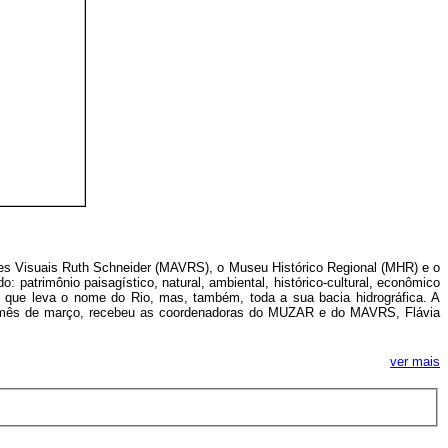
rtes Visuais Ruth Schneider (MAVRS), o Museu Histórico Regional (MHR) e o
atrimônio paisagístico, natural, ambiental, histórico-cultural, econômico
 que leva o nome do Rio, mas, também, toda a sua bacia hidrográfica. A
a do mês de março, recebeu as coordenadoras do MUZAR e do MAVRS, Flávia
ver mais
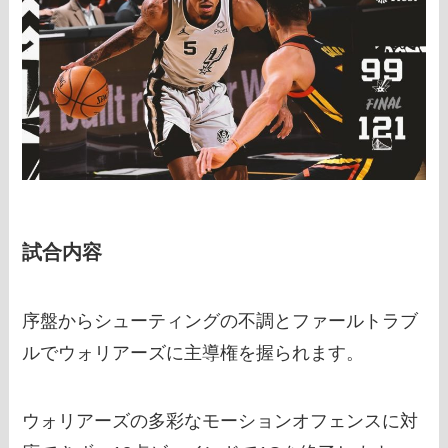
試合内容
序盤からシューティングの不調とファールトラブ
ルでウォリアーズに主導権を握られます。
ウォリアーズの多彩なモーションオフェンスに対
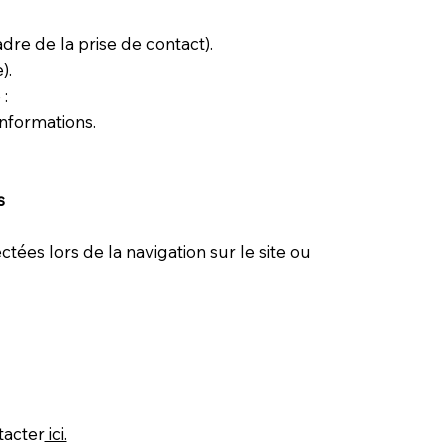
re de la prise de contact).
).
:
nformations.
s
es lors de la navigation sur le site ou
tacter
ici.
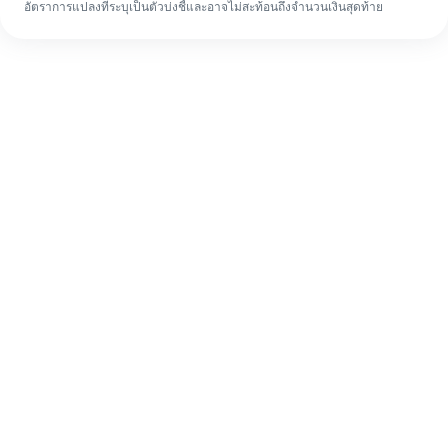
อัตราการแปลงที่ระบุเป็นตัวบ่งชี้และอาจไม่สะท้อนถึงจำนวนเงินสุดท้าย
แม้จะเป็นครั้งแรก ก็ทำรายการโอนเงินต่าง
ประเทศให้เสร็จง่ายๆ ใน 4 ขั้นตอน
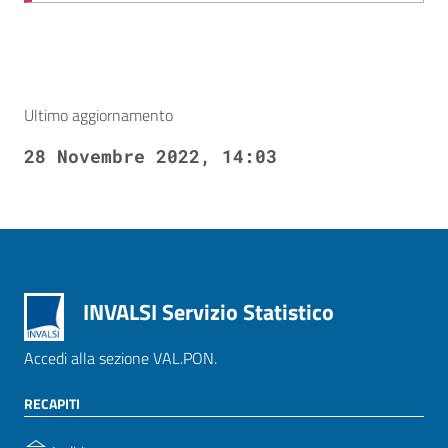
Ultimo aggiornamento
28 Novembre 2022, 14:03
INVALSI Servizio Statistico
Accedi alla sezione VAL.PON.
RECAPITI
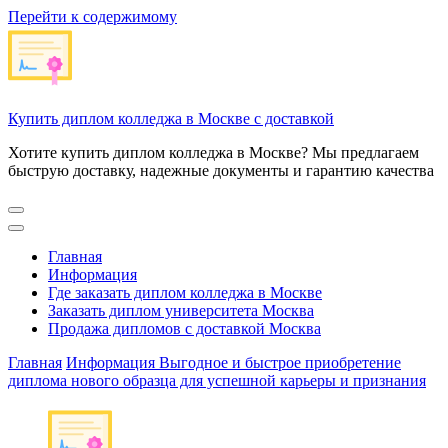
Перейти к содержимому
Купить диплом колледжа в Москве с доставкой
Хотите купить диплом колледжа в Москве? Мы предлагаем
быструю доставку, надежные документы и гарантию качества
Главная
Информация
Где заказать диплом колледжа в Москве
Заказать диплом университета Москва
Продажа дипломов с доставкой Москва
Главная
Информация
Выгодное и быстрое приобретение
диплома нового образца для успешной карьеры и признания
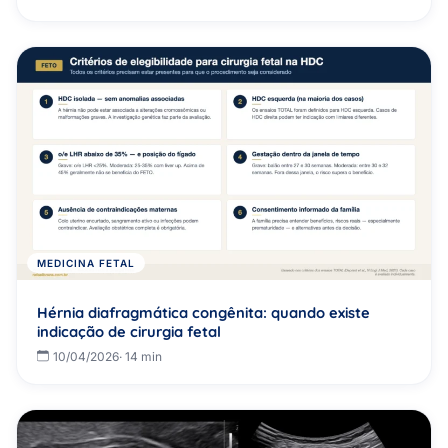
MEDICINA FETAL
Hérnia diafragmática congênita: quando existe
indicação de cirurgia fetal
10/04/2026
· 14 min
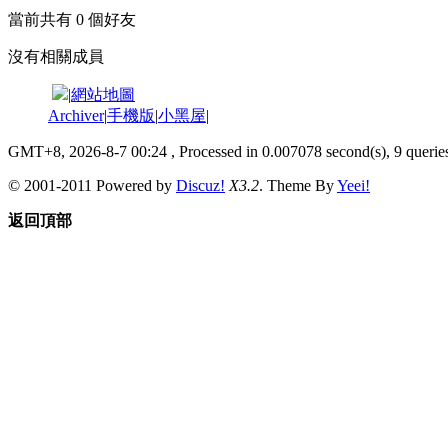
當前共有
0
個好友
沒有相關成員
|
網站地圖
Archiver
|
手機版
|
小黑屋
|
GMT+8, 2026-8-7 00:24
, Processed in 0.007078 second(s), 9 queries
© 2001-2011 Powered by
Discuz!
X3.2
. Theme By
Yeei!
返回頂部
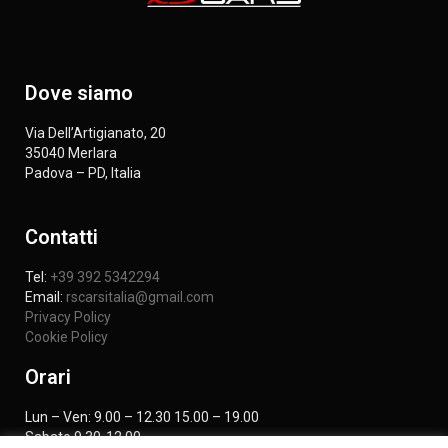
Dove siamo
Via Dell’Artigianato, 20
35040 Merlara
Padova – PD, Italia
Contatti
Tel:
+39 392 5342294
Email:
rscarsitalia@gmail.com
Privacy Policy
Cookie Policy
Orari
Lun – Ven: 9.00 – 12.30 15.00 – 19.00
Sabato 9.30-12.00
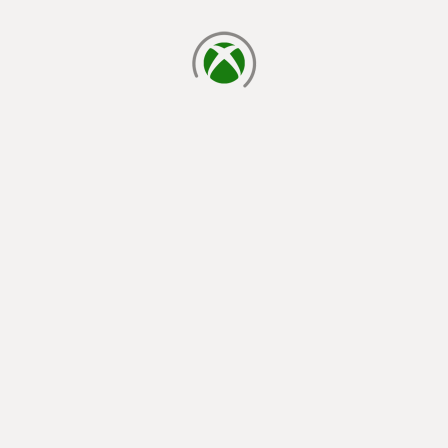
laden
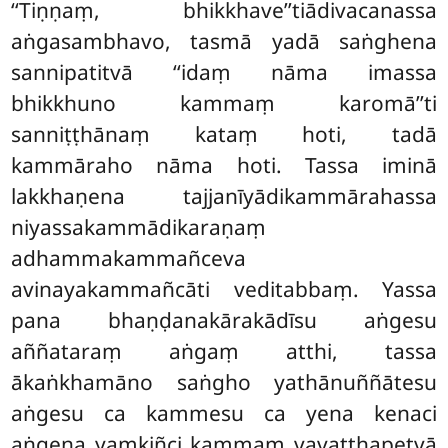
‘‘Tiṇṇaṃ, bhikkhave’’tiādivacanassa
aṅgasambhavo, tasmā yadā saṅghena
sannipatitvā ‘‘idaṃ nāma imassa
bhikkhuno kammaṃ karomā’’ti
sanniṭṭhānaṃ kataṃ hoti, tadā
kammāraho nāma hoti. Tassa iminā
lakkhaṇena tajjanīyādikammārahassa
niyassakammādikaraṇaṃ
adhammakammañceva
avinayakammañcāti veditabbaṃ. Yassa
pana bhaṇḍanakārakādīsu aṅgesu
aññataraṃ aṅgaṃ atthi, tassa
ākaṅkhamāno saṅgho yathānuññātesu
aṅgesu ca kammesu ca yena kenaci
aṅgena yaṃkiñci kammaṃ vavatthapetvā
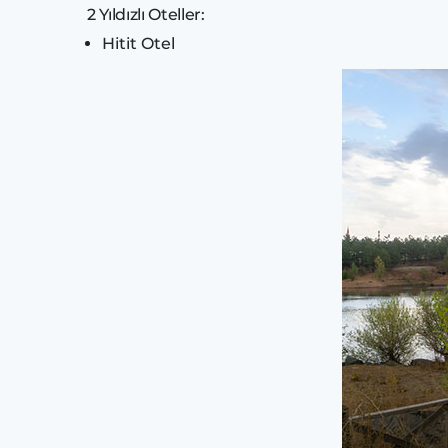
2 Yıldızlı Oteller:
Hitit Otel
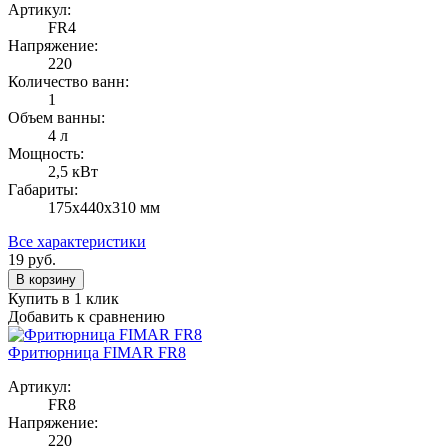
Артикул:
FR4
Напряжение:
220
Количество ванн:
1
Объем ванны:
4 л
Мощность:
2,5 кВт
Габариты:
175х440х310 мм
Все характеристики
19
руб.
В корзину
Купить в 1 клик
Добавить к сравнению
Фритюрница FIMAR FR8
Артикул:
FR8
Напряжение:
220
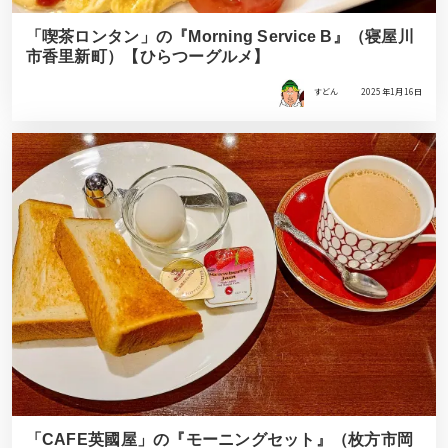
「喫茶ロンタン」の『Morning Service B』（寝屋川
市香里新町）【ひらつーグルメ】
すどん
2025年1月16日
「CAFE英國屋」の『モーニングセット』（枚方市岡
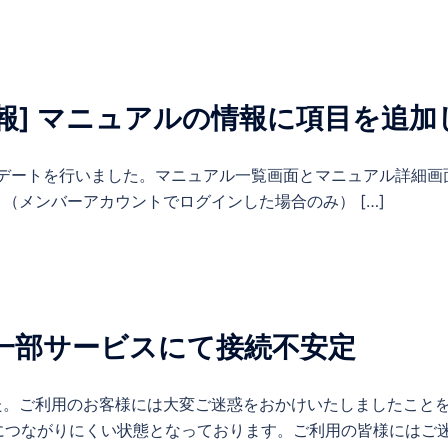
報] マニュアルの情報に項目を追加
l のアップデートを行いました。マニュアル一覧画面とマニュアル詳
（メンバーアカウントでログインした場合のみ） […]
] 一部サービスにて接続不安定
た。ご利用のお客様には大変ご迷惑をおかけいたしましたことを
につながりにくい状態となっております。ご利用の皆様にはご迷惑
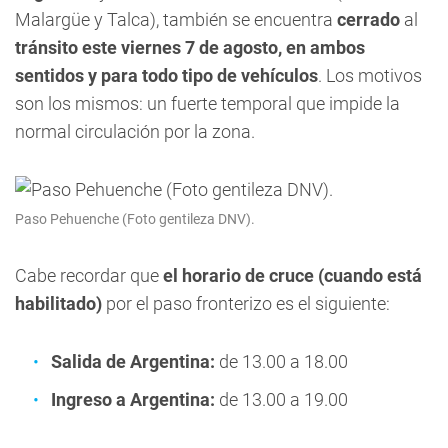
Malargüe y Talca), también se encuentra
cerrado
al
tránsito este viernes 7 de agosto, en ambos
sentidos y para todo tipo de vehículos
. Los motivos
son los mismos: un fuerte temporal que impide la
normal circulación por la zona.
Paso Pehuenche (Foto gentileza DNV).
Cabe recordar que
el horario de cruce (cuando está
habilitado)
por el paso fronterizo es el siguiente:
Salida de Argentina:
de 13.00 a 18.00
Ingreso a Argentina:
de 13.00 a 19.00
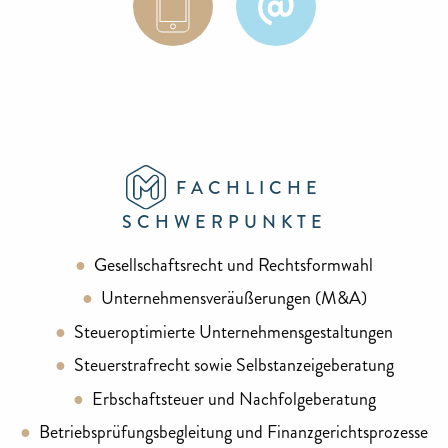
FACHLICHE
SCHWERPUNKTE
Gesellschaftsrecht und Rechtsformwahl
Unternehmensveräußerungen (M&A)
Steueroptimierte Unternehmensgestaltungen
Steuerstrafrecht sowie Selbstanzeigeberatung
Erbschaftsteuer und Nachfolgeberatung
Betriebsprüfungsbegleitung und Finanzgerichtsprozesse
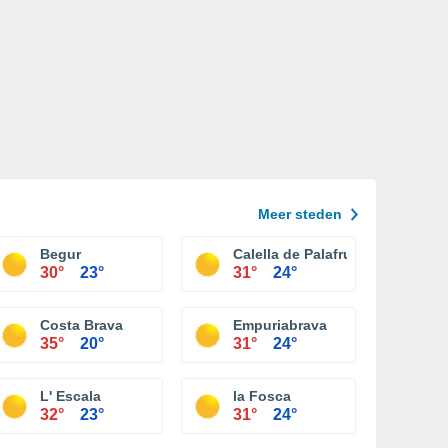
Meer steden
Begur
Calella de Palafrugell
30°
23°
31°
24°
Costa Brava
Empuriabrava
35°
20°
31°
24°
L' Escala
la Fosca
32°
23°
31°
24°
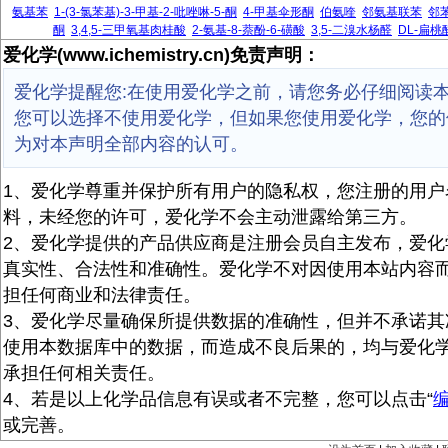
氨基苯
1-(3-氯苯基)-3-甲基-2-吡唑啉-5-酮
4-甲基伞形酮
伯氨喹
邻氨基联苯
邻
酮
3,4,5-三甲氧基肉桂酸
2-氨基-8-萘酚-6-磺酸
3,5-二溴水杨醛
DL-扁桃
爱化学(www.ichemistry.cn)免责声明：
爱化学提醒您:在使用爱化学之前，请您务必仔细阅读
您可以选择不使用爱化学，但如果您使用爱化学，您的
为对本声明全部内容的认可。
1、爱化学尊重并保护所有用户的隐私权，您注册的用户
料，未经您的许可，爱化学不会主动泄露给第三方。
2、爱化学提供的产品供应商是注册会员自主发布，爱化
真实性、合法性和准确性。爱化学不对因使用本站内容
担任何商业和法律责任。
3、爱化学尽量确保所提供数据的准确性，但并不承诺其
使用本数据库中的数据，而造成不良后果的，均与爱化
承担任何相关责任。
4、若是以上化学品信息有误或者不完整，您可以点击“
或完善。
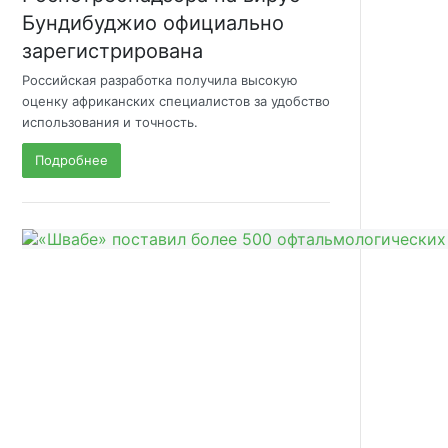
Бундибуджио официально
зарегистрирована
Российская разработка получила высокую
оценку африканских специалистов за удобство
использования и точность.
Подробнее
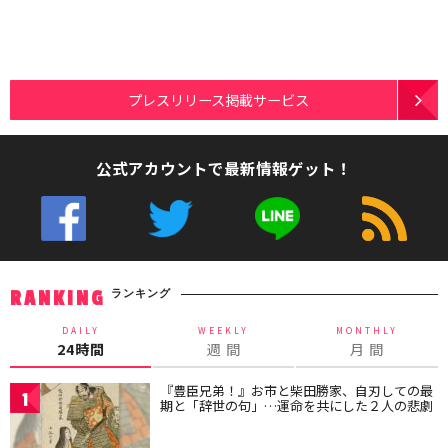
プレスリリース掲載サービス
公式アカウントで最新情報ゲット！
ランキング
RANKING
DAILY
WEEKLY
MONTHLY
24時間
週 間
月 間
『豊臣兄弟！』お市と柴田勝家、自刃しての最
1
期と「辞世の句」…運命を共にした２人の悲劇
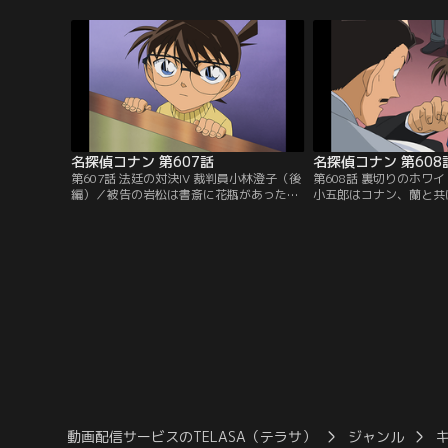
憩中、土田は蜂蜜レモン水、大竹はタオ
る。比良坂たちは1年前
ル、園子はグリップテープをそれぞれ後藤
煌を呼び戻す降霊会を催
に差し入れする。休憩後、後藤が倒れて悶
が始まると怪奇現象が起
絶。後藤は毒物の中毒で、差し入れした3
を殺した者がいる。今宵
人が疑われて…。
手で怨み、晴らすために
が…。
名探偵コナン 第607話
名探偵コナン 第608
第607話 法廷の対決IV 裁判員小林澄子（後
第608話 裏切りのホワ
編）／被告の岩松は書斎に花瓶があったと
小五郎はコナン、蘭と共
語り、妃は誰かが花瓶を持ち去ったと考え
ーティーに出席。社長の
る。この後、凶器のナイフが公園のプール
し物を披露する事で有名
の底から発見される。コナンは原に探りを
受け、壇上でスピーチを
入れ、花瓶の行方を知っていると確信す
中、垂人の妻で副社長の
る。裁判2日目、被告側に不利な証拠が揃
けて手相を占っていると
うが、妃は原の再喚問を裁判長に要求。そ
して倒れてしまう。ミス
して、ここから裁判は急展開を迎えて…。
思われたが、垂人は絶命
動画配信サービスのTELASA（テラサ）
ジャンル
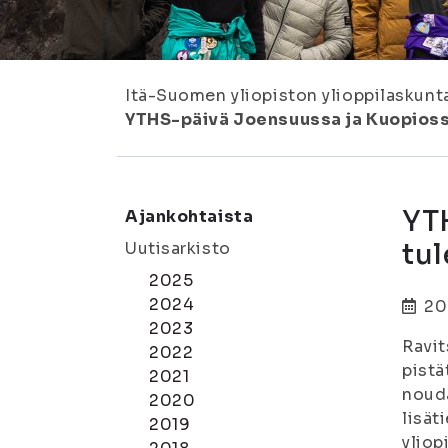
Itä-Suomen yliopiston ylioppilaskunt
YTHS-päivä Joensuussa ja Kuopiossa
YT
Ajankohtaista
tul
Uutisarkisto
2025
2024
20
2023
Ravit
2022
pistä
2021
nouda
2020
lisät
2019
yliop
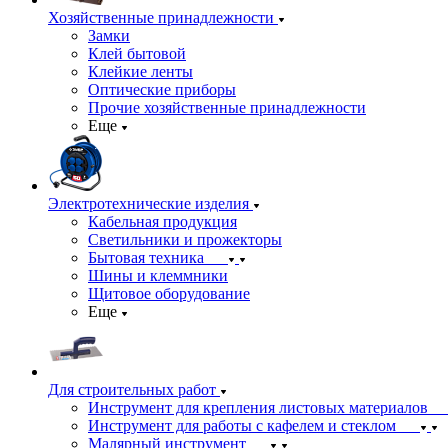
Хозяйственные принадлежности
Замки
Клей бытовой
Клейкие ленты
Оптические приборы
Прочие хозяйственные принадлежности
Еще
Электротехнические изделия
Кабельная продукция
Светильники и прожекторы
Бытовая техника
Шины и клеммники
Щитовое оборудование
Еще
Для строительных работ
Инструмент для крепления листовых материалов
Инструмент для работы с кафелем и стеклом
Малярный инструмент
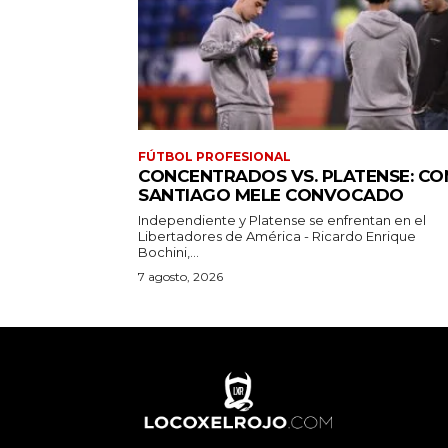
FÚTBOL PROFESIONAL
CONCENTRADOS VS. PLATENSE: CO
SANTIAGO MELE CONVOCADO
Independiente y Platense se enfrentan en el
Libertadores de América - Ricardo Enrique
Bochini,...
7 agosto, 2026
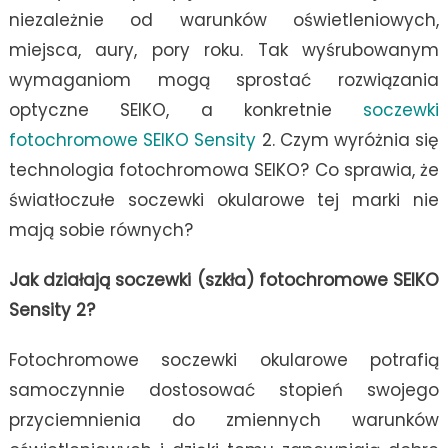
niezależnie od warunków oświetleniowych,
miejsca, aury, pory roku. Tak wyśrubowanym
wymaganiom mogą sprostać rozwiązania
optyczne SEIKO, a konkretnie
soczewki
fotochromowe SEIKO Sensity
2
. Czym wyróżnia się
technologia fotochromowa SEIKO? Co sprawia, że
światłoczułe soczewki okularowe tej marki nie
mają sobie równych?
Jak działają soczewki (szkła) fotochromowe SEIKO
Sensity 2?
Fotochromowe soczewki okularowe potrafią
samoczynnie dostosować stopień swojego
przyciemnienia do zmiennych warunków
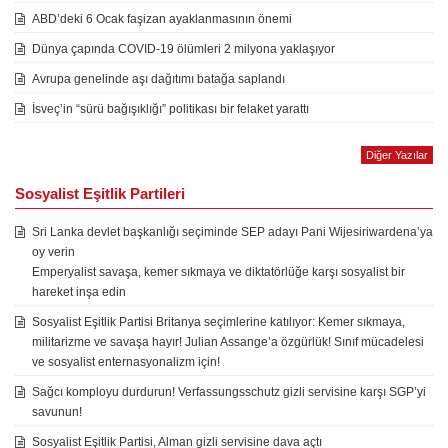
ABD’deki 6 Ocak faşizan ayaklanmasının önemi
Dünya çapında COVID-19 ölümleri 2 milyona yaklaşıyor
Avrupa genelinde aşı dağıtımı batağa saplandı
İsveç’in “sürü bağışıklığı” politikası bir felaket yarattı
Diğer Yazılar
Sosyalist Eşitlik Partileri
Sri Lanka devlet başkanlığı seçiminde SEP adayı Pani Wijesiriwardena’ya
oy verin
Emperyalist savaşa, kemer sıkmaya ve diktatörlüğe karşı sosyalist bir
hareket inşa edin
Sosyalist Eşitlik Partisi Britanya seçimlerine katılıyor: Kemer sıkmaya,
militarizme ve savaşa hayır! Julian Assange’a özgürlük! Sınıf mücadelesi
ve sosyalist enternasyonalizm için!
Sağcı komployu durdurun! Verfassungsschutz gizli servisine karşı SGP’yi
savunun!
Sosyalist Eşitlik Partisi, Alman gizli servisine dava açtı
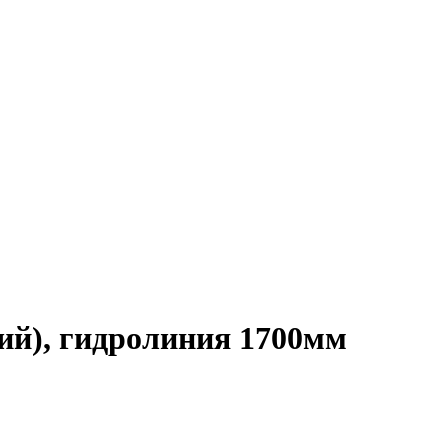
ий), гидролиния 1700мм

┄┄┄┄┄┄┄┄┄┄┄┄┄┄┄┄┄┄┄┄

### WORK INSTRUCTIONS
Copy the listing above exactly, but only from the line with "tránsito este viernes 7 de agosto, en ambos" through the line with "SCHWERPUNKTE", including those two lines and excluding any picture.

### REPLY
tránsito este viernes 7 de agosto, en ambos
sentidos y para todo tipo de vehículos
. Los motivos
son los mismos: un fuerte temporal que impide la
normal circulación por la zona.
Paso Pehuenche (Foto gentileza DNV).
Cabe recordar que
el horario de cruce (cuando está
habilitado)
por el paso fronterizo es el siguiente:
Salida de Argentina:
de 13.00 a 18.00
Ingreso a Argentina:
de 13.00 a 19.00
FACHLICHE
SCHWERPUNKTE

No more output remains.